A atividade física realizada no deslocamento para o trabalho também é mais frequente nas regiões mais empobrecidas do país (Norte e Nordeste). Ao que tudo indica, esse tipo de atividade física não é realizada como opção de promoção da qualidade de vida, e sim, fundamentada basicamente em uma necessidade. Ainda que o deslocamento ativo possa trazer benefícios para a saúde, ir a pé ou caminhando para o trabalho na realidade brasileira parece indicar falta de outra opção e não uma escolha individual para promoção da saúde (KNUTH et al., 2011). Essa variação entre as regiões não ocorre no indicador de atividade física no lazer.

Esses diversos padrões de atividade física contribuem para o esclarecimento da presença de marcadores sociais envolvendo a atividade física. O conhecimento acerca destes diferenciais deve ser usado para a implementação de políticas e programas que visem modificar os fatores determinantes da prática de atividade física e impulsionar mudanças nos comportamentos individuais.

Diversos são os fatores associados e os determinantes que modulam a prática de atividade física. Esses fatores perpassam por aspectos de ordem individual, interpessoal, ambiental e política. No nível individual estão os fatores psicológicos relacionados à motivação e os biológicos, como, por exemplo, a idade. No âmbito interpessoal, estão o apoio social (da família e dos amigos) e normas e práticas culturais. O nível ambiental é composto, tanto pelo ambiente físico, como o clima e a topografia do local de moradia, quanto em relação ao ambiente social, que diz respeito a violência, segurança, assim como a aspectos que envolvem a infraestrutura do ambiente, tais como, disponibilidade de espaços para a prática de atividade física e planejamento urbano. Nos últimos níveis estão as políticas regionais e nacionais relacionadas aos setores de transporte, saúde, educação e lazer, por exemplo, e as macropolíticas globais que predizem o desenvolvimento econômico e a urbanização (BAUMAN et al., 2012).
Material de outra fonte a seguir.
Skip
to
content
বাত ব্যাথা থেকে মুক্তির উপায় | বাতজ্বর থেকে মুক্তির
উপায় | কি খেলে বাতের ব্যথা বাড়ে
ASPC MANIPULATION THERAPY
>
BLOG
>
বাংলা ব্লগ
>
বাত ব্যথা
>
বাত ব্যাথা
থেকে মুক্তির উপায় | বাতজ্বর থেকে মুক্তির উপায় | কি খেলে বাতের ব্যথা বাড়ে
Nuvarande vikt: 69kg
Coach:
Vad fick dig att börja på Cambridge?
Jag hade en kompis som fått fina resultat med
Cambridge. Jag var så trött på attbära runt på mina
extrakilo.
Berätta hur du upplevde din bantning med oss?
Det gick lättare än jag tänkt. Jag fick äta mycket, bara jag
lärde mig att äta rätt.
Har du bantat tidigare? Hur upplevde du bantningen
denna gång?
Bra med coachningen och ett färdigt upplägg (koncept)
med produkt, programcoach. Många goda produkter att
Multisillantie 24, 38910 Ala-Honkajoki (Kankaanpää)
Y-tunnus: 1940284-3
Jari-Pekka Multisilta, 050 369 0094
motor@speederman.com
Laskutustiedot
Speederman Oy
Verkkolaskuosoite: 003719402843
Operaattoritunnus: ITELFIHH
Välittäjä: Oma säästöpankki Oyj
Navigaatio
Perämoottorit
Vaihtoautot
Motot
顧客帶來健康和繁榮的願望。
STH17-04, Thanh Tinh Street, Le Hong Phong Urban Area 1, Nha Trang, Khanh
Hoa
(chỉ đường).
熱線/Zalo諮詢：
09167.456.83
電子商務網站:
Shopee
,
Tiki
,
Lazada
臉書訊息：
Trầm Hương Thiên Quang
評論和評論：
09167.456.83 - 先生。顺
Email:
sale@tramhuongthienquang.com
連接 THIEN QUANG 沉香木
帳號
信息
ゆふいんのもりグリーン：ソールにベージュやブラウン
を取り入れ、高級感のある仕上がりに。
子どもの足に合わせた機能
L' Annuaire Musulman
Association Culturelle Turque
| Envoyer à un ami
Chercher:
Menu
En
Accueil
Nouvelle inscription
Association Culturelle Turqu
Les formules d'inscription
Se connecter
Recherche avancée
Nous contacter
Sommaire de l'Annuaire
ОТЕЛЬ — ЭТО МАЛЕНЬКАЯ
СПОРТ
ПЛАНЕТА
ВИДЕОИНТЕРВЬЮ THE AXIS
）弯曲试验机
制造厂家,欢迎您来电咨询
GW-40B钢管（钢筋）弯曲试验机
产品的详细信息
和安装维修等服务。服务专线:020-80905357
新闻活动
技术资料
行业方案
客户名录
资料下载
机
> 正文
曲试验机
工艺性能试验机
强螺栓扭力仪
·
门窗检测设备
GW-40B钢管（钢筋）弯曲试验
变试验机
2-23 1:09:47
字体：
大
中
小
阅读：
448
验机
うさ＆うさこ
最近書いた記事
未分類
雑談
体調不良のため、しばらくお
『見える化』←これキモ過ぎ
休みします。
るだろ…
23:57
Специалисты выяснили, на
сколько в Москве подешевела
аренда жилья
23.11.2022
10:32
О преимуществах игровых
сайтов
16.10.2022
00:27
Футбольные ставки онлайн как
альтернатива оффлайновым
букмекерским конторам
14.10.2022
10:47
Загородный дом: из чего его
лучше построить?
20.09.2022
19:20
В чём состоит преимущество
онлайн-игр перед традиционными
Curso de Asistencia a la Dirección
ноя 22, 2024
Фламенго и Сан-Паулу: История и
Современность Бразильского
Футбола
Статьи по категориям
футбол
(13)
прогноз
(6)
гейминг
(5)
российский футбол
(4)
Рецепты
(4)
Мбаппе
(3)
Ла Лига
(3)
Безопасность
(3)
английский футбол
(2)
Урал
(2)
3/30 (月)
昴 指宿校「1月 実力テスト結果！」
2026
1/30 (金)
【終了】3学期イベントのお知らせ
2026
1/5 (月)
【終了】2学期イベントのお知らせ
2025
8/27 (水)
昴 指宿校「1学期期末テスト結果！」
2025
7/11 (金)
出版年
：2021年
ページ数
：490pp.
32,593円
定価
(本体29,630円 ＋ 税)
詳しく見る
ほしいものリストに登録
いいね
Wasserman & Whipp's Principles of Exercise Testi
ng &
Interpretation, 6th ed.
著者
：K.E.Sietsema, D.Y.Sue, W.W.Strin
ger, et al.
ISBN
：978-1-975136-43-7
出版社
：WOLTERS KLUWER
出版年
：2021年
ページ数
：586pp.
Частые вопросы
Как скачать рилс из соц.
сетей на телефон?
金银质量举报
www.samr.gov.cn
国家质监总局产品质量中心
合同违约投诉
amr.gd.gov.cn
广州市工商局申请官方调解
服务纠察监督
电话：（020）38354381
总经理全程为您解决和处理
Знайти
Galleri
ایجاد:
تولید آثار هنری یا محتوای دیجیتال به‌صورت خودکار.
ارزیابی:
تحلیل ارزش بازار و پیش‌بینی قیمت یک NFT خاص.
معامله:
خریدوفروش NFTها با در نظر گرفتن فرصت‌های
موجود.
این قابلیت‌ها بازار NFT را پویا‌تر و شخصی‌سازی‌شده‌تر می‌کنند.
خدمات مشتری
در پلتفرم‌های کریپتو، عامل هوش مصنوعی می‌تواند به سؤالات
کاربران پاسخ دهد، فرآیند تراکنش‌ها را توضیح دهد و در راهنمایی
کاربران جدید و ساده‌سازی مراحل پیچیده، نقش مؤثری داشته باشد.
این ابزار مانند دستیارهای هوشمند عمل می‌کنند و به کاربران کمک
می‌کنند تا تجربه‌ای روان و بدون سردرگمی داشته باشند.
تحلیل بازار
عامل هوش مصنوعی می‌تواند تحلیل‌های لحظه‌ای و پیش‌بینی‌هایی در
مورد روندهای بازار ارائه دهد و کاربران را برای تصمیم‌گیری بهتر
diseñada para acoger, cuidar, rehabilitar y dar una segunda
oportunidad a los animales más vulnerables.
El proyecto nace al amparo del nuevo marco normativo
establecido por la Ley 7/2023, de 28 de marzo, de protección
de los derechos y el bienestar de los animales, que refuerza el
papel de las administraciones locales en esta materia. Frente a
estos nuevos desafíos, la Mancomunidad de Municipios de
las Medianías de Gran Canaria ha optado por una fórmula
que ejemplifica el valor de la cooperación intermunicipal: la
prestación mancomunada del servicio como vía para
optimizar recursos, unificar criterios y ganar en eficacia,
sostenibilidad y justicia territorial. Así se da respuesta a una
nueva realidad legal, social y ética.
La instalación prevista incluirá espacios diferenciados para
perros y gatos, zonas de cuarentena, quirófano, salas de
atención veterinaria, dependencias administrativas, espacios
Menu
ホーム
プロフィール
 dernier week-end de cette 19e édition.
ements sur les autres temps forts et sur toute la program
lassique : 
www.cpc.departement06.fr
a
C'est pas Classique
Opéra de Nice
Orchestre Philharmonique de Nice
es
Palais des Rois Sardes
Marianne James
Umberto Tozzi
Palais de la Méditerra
Essa breve discussão nos faz compreender a importância para a saúde pública e a complexidade que existe em torno da temática da prática de atividade física. Essa complexidade vai além da dificuldade de mensurá-la e da necessidade de padronização desta mensuração, e, concentra-se, principalmente, nos diversos fatores intervenientes. Neste sentido, o alcance dos objetivos da atividade física adequada em nível populacional requer o engajamento multisetorial, envolvendo os setores de saúde, transporte, planejamento urbano, esportes, educação e cultura, segurança pública, dentre outros, com a finalidade de criar oportunidades para as pessoas, de todas as faixas etárias e níveis sociais, serem ativos fisicamente.